Isso foi demonstrado pelo fato de os EUA se oporem à resolução, mesmo em sua forma castrada, dizendo que a mesma “envia a mensagem errada aos inovadores que serão essenciais para as soluções que o mundo inteiro precisa“. Dada a confiança dos EUA de que serão os primeiros a obter a vacina, não surpreende que não tenham a intenção de renunciar aos seus direitos de propriedade intelectual, apenas para que alguns “países de merda” (para usar a expressão de Trump) possam se beneficiar.

Da mesma forma, a organização dos grandes patrões farmacêuticos dos EUA, a Federação Internacional de Fabricantes e Associações Farmacêuticas (IFPMA, em suas siglas em inglês), objetou que “este é provavelmente o pior momento possível para enfraquecer a propriedade intelectual“. Tal é o cinismo e a crueldade do capitalismo que proteger bilhões de pessoas em potencial de uma doença terrível fica atrás de proteger a propriedade privada e as margens de lucro das grandes empresas farmacêuticas.
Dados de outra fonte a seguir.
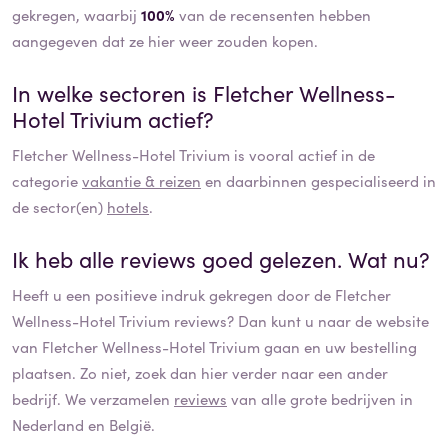
gekregen, waarbij
100%
van de recensenten hebben
aangegeven dat ze hier weer zouden kopen.
In welke sectoren is
Fletcher Wellness-
Hotel Trivium
actief?
Fletcher Wellness-Hotel Trivium
is vooral actief in de
categorie
vakantie & reizen
en daarbinnen gespecialiseerd in
de sector(en)
hotels
.
Ik heb alle reviews goed gelezen. Wat nu?
Heeft u een positieve indruk gekregen door de
Fletcher
Wellness-Hotel Trivium
reviews? Dan kunt u naar de website
van
Fletcher Wellness-Hotel Trivium
gaan en uw bestelling
plaatsen. Zo niet, zoek dan hier verder naar een ander
bedrijf. We verzamelen
reviews
van alle grote bedrijven in
Nederland en België.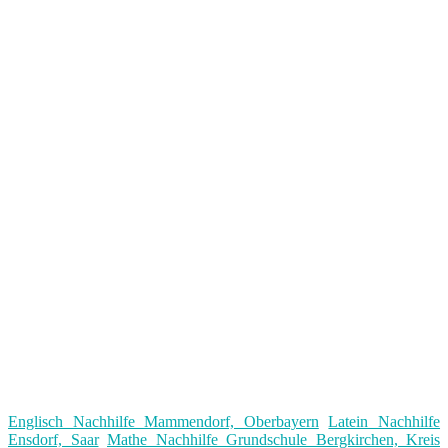
Englisch Nachhilfe Mammendorf, Oberbayern
Latein Nachhilfe
Ensdorf, Saar
Mathe Nachhilfe Grundschule Bergkirchen, Kreis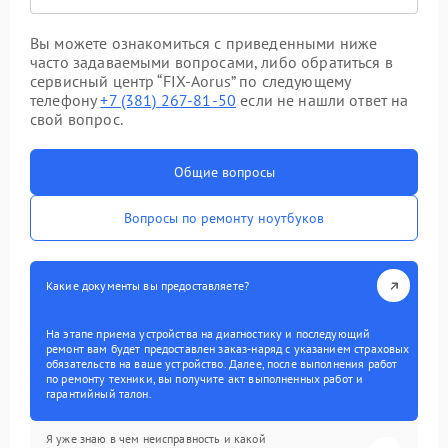
Вы можете ознакомиться с приведенными ниже
часто задаваемыми вопросами, либо обратиться в
сервисный центр “FIX-Aorus” по следующему
телефону
+7 (381) 267-81-50
если не нашли ответ на
свой вопрос.
Общие вопросы
Вопросы по ремонту ноутбуков
Какие документы вы предоставляете?
На этапе приема устройства на диагностику и последующий
ремонт вам будет предоставлен заказ-наряд с указанием страховых
обязательств на ваше устройство. Далее, после выполнения работ
по ремонту техники, вы получите акт выполненных работ и
гарантийный талон.
Я уже знаю в чем неисправность и какой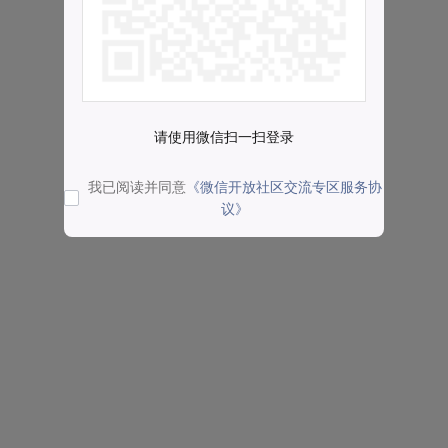
请使用微信扫一扫登录
我已阅读并同意
《微信开放社区交流专区服务协
议》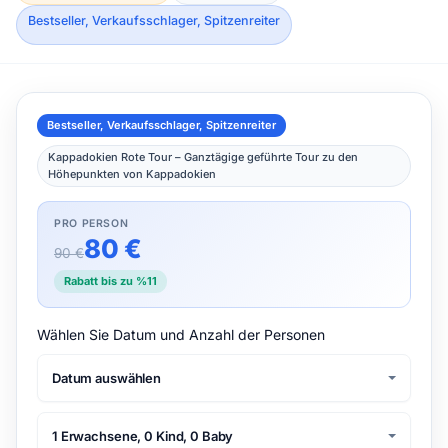
Bestseller, Verkaufsschlager, Spitzenreiter
Bestseller, Verkaufsschlager, Spitzenreiter
Kappadokien Rote Tour – Ganztägige geführte Tour zu den
Höhepunkten von Kappadokien
PRO PERSON
80 €
90 €
Rabatt bis zu %11
Wählen Sie Datum und Anzahl der Personen
Datum auswählen
1 Erwachsene, 0 Kind, 0 Baby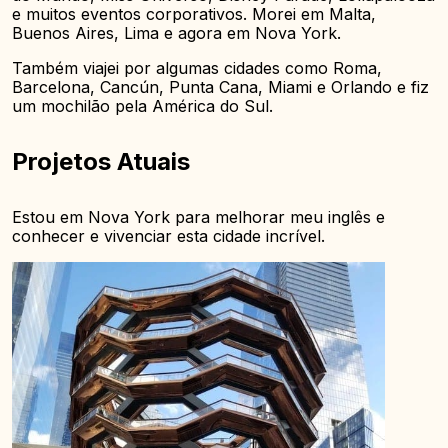
e muitos eventos corporativos. Morei em Malta,
Buenos Aires, Lima e agora em Nova York.
Também viajei por algumas cidades como Roma,
Barcelona, Cancún, Punta Cana, Miami e Orlando e fiz
um mochilão pela América do Sul.
Projetos Atuais
Estou em Nova York para melhorar meu inglês e
conhecer e vivenciar esta cidade incrível.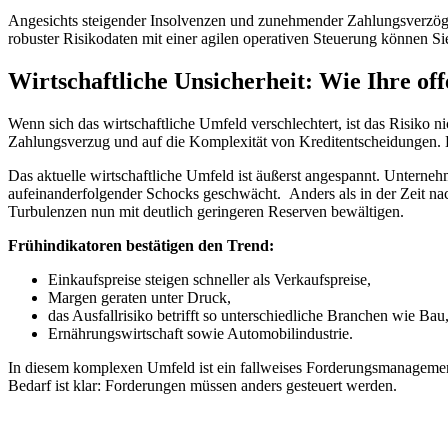
Angesichts steigender Insolvenzen und zunehmender Zahlungsverzög
robuster Risikodaten mit einer agilen operativen Steuerung können S
Wirtschaftliche Unsicherheit: Wie Ihre 
Wenn sich das wirtschaftliche Umfeld verschlechtert, ist das Risiko n
Zahlungsverzug und auf die Komplexität von Kreditentscheidungen. De
Das aktuelle wirtschaftliche Umfeld ist äußerst angespannt. Unterne
aufeinanderfolgender Schocks geschwächt. Anders als in der Zeit nach
Turbulenzen nun mit deutlich geringeren Reserven bewältigen.
Frühindikatoren bestätigen den Trend:
Einkaufspreise steigen schneller als Verkaufspreise,
Margen geraten unter Druck,
das Ausfallrisiko betrifft so unterschiedliche Branchen wie Bau
Ernährungswirtschaft sowie Automobilindustrie.
In diesem komplexen Umfeld ist ein fallweises Forderungsmanagement 
Bedarf ist klar: Forderungen müssen anders gesteuert werden.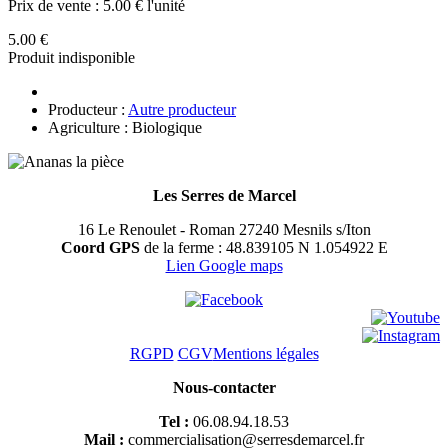
Prix de vente :
5.00 € l'unité
5.00 €
Produit indisponible
Producteur :
Autre producteur
Agriculture : Biologique
Les Serres de Marcel
16 Le Renoulet - Roman 27240 Mesnils s/Iton
Coord GPS
de la ferme : 48.839105 N 1.054922 E
Lien Google maps
RGPD
CGV
Mentions légales
Nous-contacter
Tel :
06.08.94.18.53
Mail :
commercialisation@serresdemarcel.fr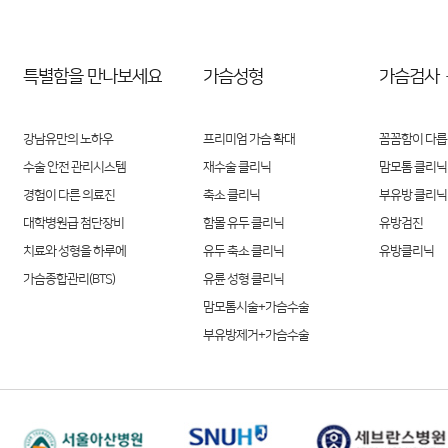
특별함을 만나보세요
가슴성형
가슴검사
강남유만의 노하우
프리미엄 가슴 확대
꼼꼼함이 다릅
수술 안전 관리시스템
재수술 클리닉
맘모톰 클리닉
경험이 다른 의료진
축소 클리닉
부유방 클리닉
대학병원급 첨단장비
함몰 유두 클리닉
유방검진
치료와 성형을 하루에
유두 축소 클리닉
유방클리닉
가슴종합관리(BTS)
유륜 성형 클리닉
맘모톰시술+가슴수술
부유방제거+가슴수술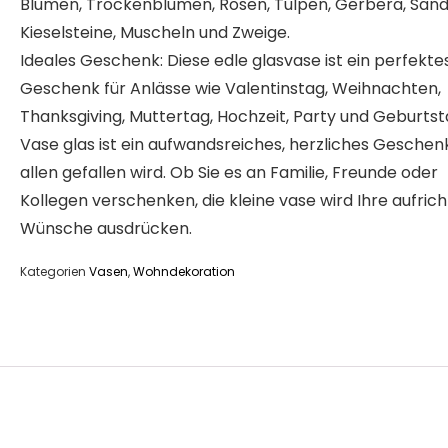
Blumen, Trockenblumen, Rosen, Tulpen, Gerbera, Sand
Kieselsteine, Muscheln und Zweige.
Ideales Geschenk: Diese edle glasvase ist ein perfekte
Geschenk für Anlässe wie Valentinstag, Weihnachten,
Thanksgiving, Muttertag, Hochzeit, Party und Geburtst
Vase glas ist ein aufwandsreiches, herzliches Geschen
allen gefallen wird. Ob Sie es an Familie, Freunde oder
Kollegen verschenken, die kleine vase wird Ihre aufric
Wünsche ausdrücken.
Kategorien
Vasen
,
Wohndekoration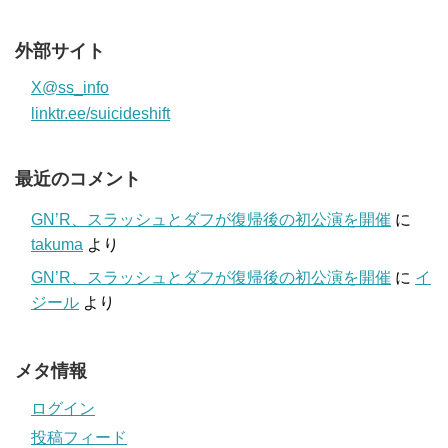
外部サイト
X@ss_info
linktr.ee/suicideshift
最近のコメント
GN’R、スラッシュとダフが復帰後の初公演を開催
に
takuma
より
GN’R、スラッシュとダフが復帰後の初公演を開催
に
イ
ジール
より
メタ情報
ログイン
投稿フィード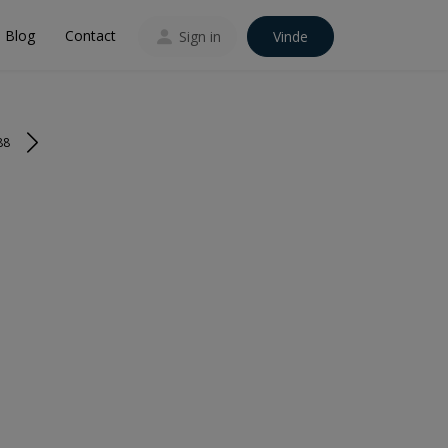
Blog
Contact
Sign in
Vinde
88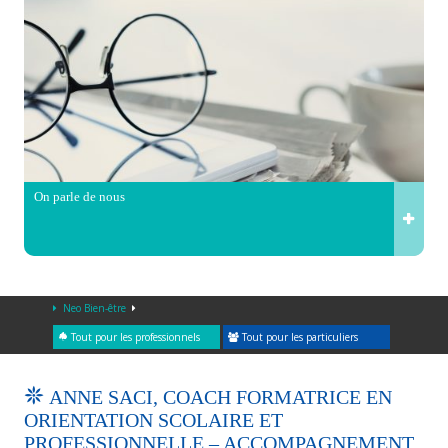
On parle de nous
Neo Bien-être
Tout pour les professionnels
Tout pour les particuliers
ANNE SACI, COACH FORMATRICE EN
ORIENTATION SCOLAIRE ET
PROFESSIONNELLE – ACCOMPAGNEMENT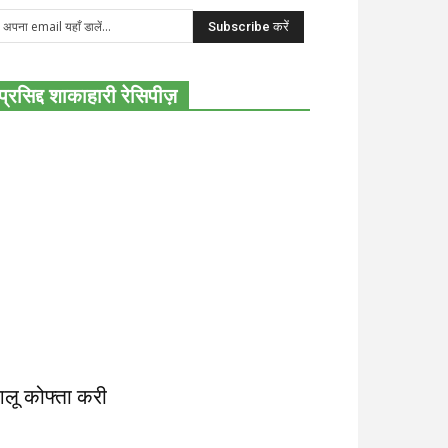
प्रसिद्द शाकाहारी रेसिपीज़
लू कोफ्ता करी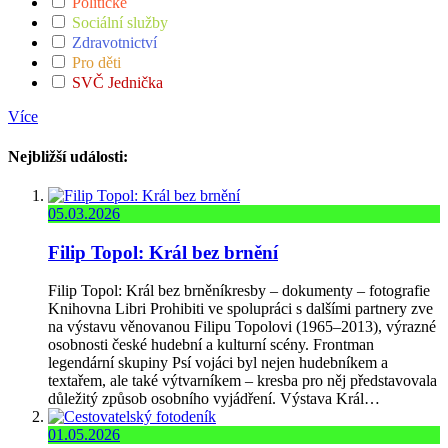
Politické
Sociální služby
Zdravotnictví
Pro děti
SVČ Jednička
Více
Nejbližší události:
05.03.2026
Filip Topol: Král bez brnění
Filip Topol: Král bez brněníkresby – dokumenty – fotografie
Knihovna Libri Prohibiti ve spolupráci s dalšími partnery zve
na výstavu věnovanou Filipu Topolovi (1965–2013), výrazné
osobnosti české hudební a kulturní scény. Frontman
legendární skupiny Psí vojáci byl nejen hudebníkem a
textařem, ale také výtvarníkem – kresba pro něj představovala
důležitý způsob osobního vyjádření. Výstava Král…
01.05.2026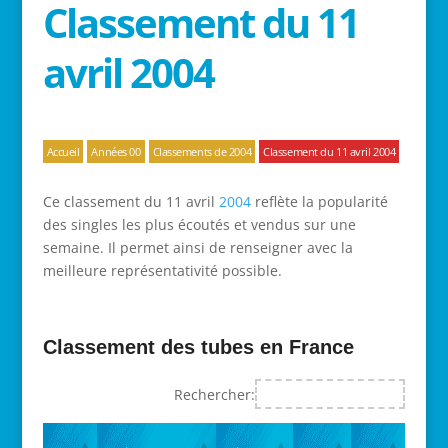
Classement du 11
avril 2004
Accueil
Années 00
Classements de 2004
Classement du 11 avril 2004
Ce classement du 11 avril
2004
reflète la popularité
des singles les plus écoutés et vendus sur une
semaine. Il permet ainsi de renseigner avec la
meilleure représentativité possible.
Classement des tubes en France
Rechercher: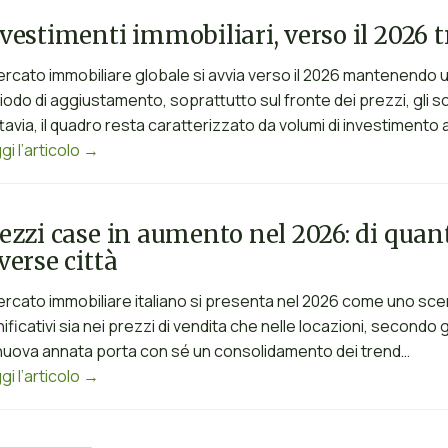
vestimenti immobiliari, verso il 2026 
mercato immobiliare globale si avvia verso il 2026 mantenendo
iodo di aggiustamento, soprattutto sul fronte dei prezzi, gli sc
tavia, il quadro resta caratterizzato da volumi di investimento
gi l’articolo →
ezzi case in aumento nel 2026: di quan
verse città
mercato immobiliare italiano si presenta nel 2026 come uno sc
nificativi sia nei prezzi di vendita che nelle locazioni, secondo g
nuova annata porta con sé un consolidamento dei trend…
gi l’articolo →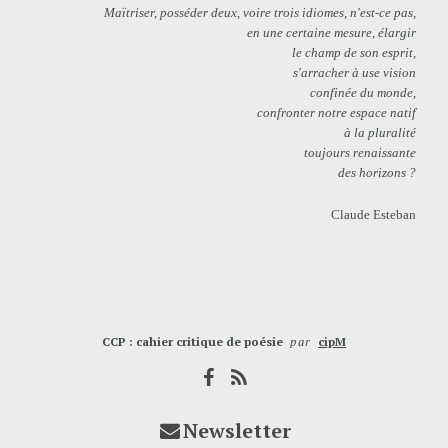
Maïtriser, posséder deux, voire trois idiomes, n'est-ce pas,
en une certaine mesure, élargir
le champ de son esprit,
s'arracher à use vision
confinée du monde,
confronter notre espace natif
à la pluralité
toujours renaissante
des horizons ?
Claude Esteban
CCP : cahier critique de poésie
par
cipM
Newsletter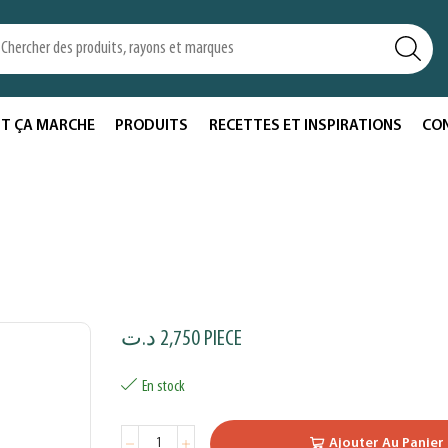
T ÇA MARCHE
PRODUITS
RECETTES ET INSPIRATIONS
CO
د.ت
2,750
PIECE
En stock
Ajouter Au Panier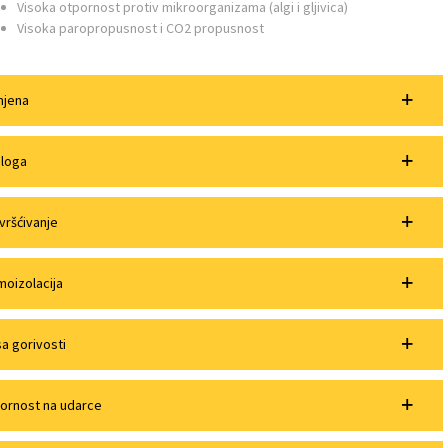
Visoka otpornost protiv mikroorganizama (algi i gljivica)
Visoka paropropusnost i CO2 propusnost
mjena
loga
vršćivanje
moizolacija
sa gorivosti
ornost na udarce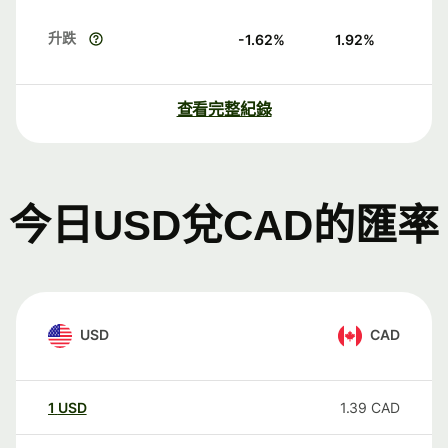
升跌
-1.62
%
1.92
%
查看完整紀錄
今日USD兌CAD的匯率
USD
CAD
1
USD
1.39
CAD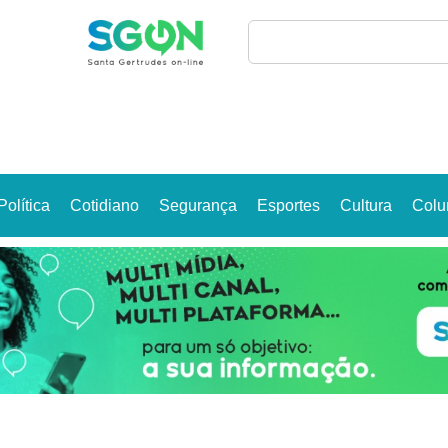
Política
Cotidiano
Segurança
Esportes
Cultura
Colu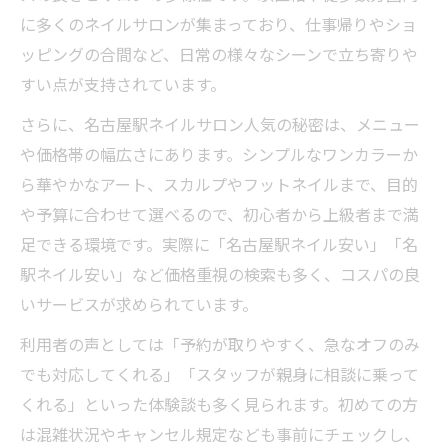
に多くのネイルサロンが集まっており、仕事帰りやショ
ッピングの合間など、日常の様々なシーンで立ち寄りや
すい点が支持されています。
さらに、名古屋駅ネイルサロン人気の秘密は、メニュー
や価格帯の幅広さにあります。シンプルなワンカラーか
ら華やかなアート、スカルプやフットネイルまで、目的
や予算に合わせて選べるので、初心者から上級者まで満
足できる環境です。実際に「名古屋駅ネイル安い」「名
駅ネイル安い」など価格重視の検索も多く、コスパの良
いサービスが求められています。
利用者の声としては「予約が取りやすく、急なオフのみ
でも対応してくれる」「スタッフが親身に相談に乗って
くれる」といった体験談も多く見られます。初めての方
は混雑状況やキャンセル規定なども事前にチェックし、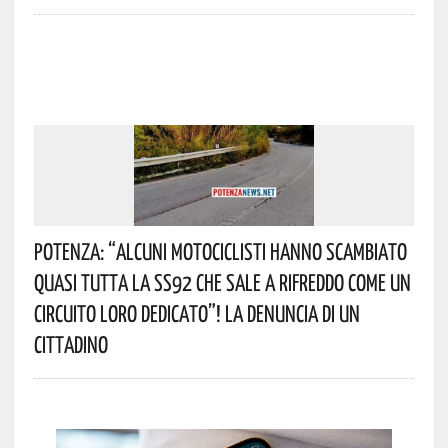
Potenza: “alcuni Motociclisti Hanno Scambiato
Quasi Tutta La SS92 Che Sale A Rifreddo Come Un
Circuito Loro Dedicato”! La Denuncia Di Un
Cittadino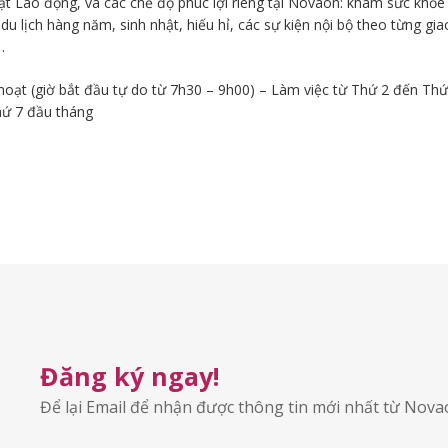
uật Lao động, và các chế độ phúc lợi riêng tại Novaon: khám sức khỏe
, du lịch hàng năm, sinh nhật, hiếu hỉ, các sự kiện nội bộ theo từng gia
…
 hoạt (giờ bắt đầu tự do từ 7h30 – 9h00) – Làm việc từ Thứ 2 đến Thứ
hứ 7 đầu tháng
Đăng ký ngay!
Để lại Email để nhận được thông tin mới nhất từ Nov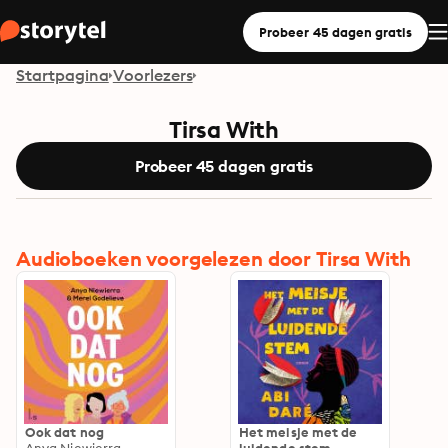
Probeer 45 dagen gratis
Startpagina
Voorlezers
Tirsa With
Probeer 45 dagen gratis
Audioboeken voorgelezen door Tirsa With
Ook dat nog
Het meisje met de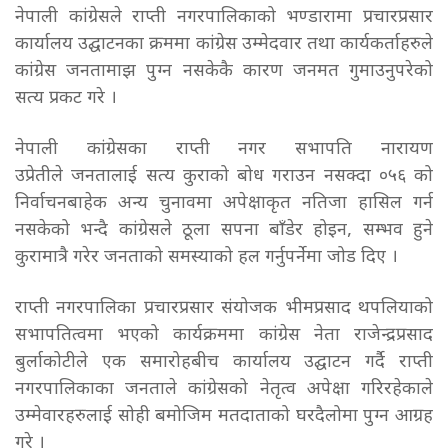
नेपाली कांग्रेसले राप्ती नगरपालिकाको भण्डारामा प्रचारप्रसार
कार्यालय उद्घाटनका क्रममा कांग्रेस उम्मेदवार तथा कार्यकर्ताहरुले
कांग्रेस जनतामाझ पुग्न नसकेकै कारण जनमत गुमाउनुपरेको
सत्य प्रकट गरे ।
नेपाली कांग्रेसका राप्ती नगर सभापति नारायण
उप्रेतीले जनतालाई सत्य कुराको बोध गराउन नसक्दा ०५६ को
निर्वाचनबाहेक अन्य चुनावमा अपेक्षाकृत नतिजा हासिल गर्न
नसकेको भन्दै कांग्रेसले ठूला सपना बाँडेर होइन, सम्भव हुने
कुरामात्रै गरेर जनताको समस्याको हल गर्नुपर्नेमा जोड दिए ।
राप्ती नगरपालिका प्रचारप्रसार संयोजक भीमप्रसाद थपलियाको
सभापतित्वमा भएको कार्यक्रममा कांग्रेस नेता राजेन्द्रप्रसाद
बुर्लाकोटीले एक समारोहबीच कार्यालय उद्घाटन गर्दै राप्ती
नगरपालिकाका जनताले कांग्रेसको नेतृत्व अपेक्षा गरिरहेकाले
उम्मेवारहरुलाई सोही बमोजिम मतदाताको घरदैलोमा पुग्न आग्रह
गरे ।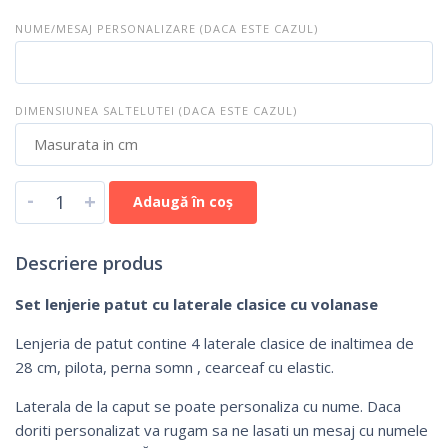
NUME/MESAJ PERSONALIZARE (DACA ESTE CAZUL)
DIMENSIUNEA SALTELUTEI (DACA ESTE CAZUL)
-
+
Adaugă în coș
Descriere produs
Set lenjerie patut cu laterale clasice cu volanase
Lenjeria de patut contine 4 laterale clasice de inaltimea de
28 cm, pilota, perna somn , cearceaf cu elastic.
Laterala de la caput se poate personaliza cu nume. Daca
doriti personalizat va rugam sa ne lasati un mesaj cu numele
Esse circo apenas mostra que nenhuma vacina curará a doença no coração do sistema capitalista. Se ou quando uma vacina viável se tornar disponível, as grandes potências continuarão brigando por recursos essenciais e usarão essa pandemia como um bastão para lutarem entre si, enquanto o capitalismo entra na crise mais profunda de sua história. Milhões de pessoas podem ficar excluídas da vacina e aqueles que não forem excluídos ainda enfrentarão níveis abismais de austeridade, desemprego e pobreza. Somente uma economia planejada, baseada na satisfação das necessidades humanas, pode fornecer uma solução internacional genuína para essas crises.